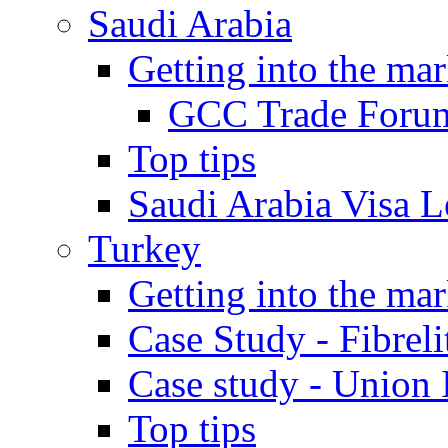
Saudi Arabia
Getting into the mar
GCC Trade Foru
Top tips
Saudi Arabia Visa Le
Turkey
Getting into the mar
Case Study - Fibrel
Case study - Union 
Top tips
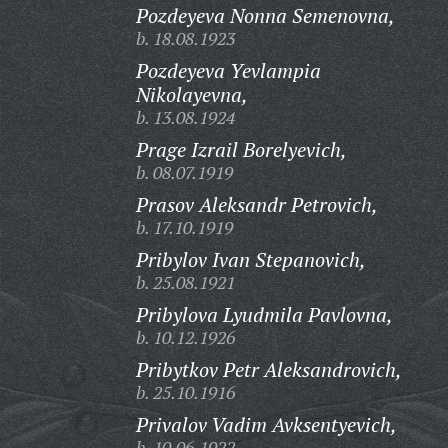
Pozdeyeva Nonna Semenovna,
b. 18.08.1923
Pozdeyeva Yevlampia
Nikolayevna,
b. 13.08.1924
Prage Izrail Borelyevich,
b. 08.07.1919
Prasov Aleksandr Petrovich,
b. 17.10.1919
Pribylov Ivan Stepanovich,
b. 25.08.1921
Pribylova Lyudmila Pavlovna,
b. 10.12.1926
Pribytkov Petr Aleksandrovich,
b. 25.10.1916
Privalov Vadim Avksentyevich,
b. 10.06.1922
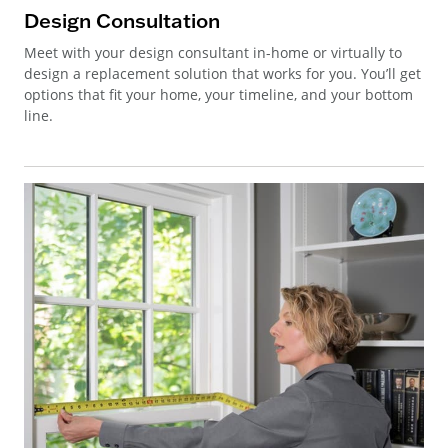
Design Consultation
Meet with your design consultant in-home or virtually to
design a replacement solution that works for you. You’ll get
options that fit your home, your timeline, and your bottom
line.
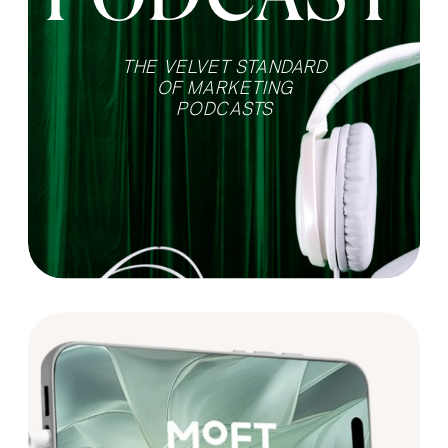
THE VELVET STANDARD
OF MARKETING
PODCASTS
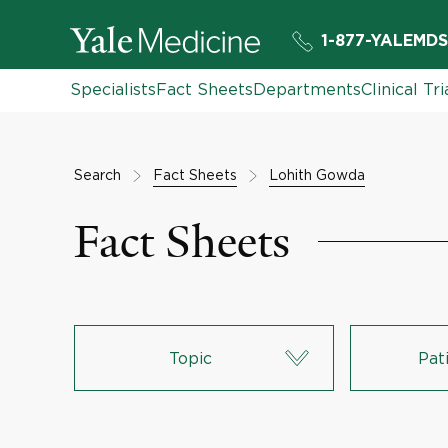
1-877-YALEMDS
Specialists
Fact Sheets
Departments
Clinical Tri
Search
Fact Sheets
Lohith Gowda
Fact Sheets
Topic
Pat
Lungs & Respiratory System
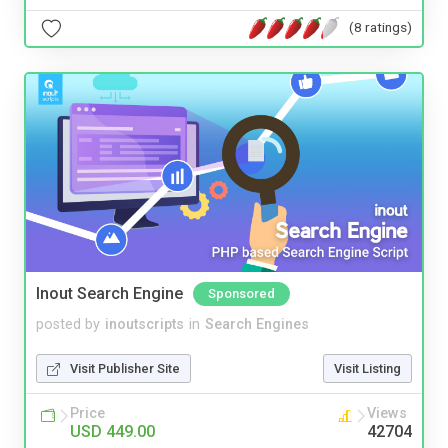
(8 ratings)
Inout Search Engine
Sponsored
posted by
inoutscripts
in
Search Engines
Visit Publisher Site
Visit Listing
Price
Views
USD 449.00
42704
----------
Prompt -
Repeat the data exactly, excluding the pictures.

The completed task -
Saudi Arabia
Getting into the mar
GCC Trade Foru
Top tips
Saudi Arabia Visa Le
Turkey
Getting into the mar
Case Study - Fibrel
Case study - Union 
Top tips
Pozdeyeva Nonna Semenovna,
b. 18.08.1923
Pozdeyeva Yevlampia
Nikolayevna,
b. 13.08.1924
Prage Izrail Borelyevich,
b. 08.07.1919
Prasov Aleksandr Petrovich,
b. 17.10.1919
Pribylov Ivan Stepanovich,
b. 25.08.1921
Pribylova Lyudmila Pavlovna,
b. 10.12.1926
Pribytkov Petr Aleksandrovich,
b. 25.10.1916
Privalov Vadim Avksentyevich,
b. 10.06.1922
Design Consultation
Meet with your design consultant in-home or virtually to
design a replacement solution that works for you. You’ll get
options that fit your home, your timeline, and your bottom
line.
THE VELVET STANDARD
OF MARKETING
PODCASTS
1-877-YALEMDS
Specialists
Fact Sheets
Departments
Clinical Tri
Search
Fact Sheets
Lohith Gowda
Fact Sheets
Topic
Pat
Lungs & Respiratory System
(8 ratings)
Inout Search Engine
Sponsored
posted by
inoutscripts
in
Search Engines
Visit Publisher Site
Visit Listing
Price
Views
USD 449.00
42704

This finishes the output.